Saved data entries:
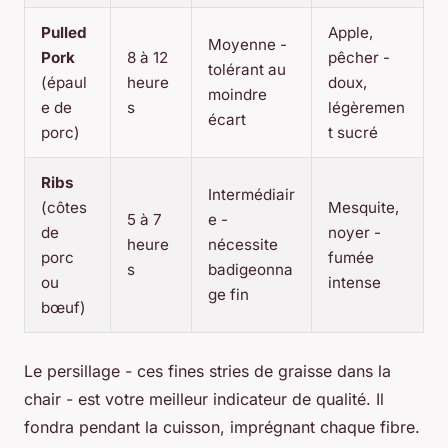
Pulled
Apple,
Moyenne -
Pork
8 à 12
pêcher -
tolérant au
(épaul
heure
doux,
moindre
e de
s
légèremen
écart
porc)
t sucré
Ribs
Intermédiair
(côtes
Mesquite,
5 à 7
e -
de
noyer -
heure
nécessite
porc
fumée
s
badigeonna
ou
intense
ge fin
bœuf)
Le persillage - ces fines stries de graisse dans la
chair - est votre meilleur indicateur de qualité. Il
fondra pendant la cuisson, imprégnant chaque fibre.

_Task to complete_
The answer should consist of all the records, duplicated exactly, with no images included.

_Response to this task_
Pulled
Apple,
Moyenne -
Pork
8 à 12
pêcher -
tolérant au
(épaul
heure
doux,
moindre
e de
s
légèremen
écart
porc)
t sucré
Ribs
Intermédiair
(côtes
Mesquite,
5 à 7
e -
de
noyer -
heure
nécessite
porc
fumée
s
badigeonna
ou
intense
ge fin
bœuf)
Le persillage - ces fines stries de graisse dans la
chair - est votre meilleur indicateur de qualité. Il
fondra pendant la cuisson, imprégnant chaque fibre.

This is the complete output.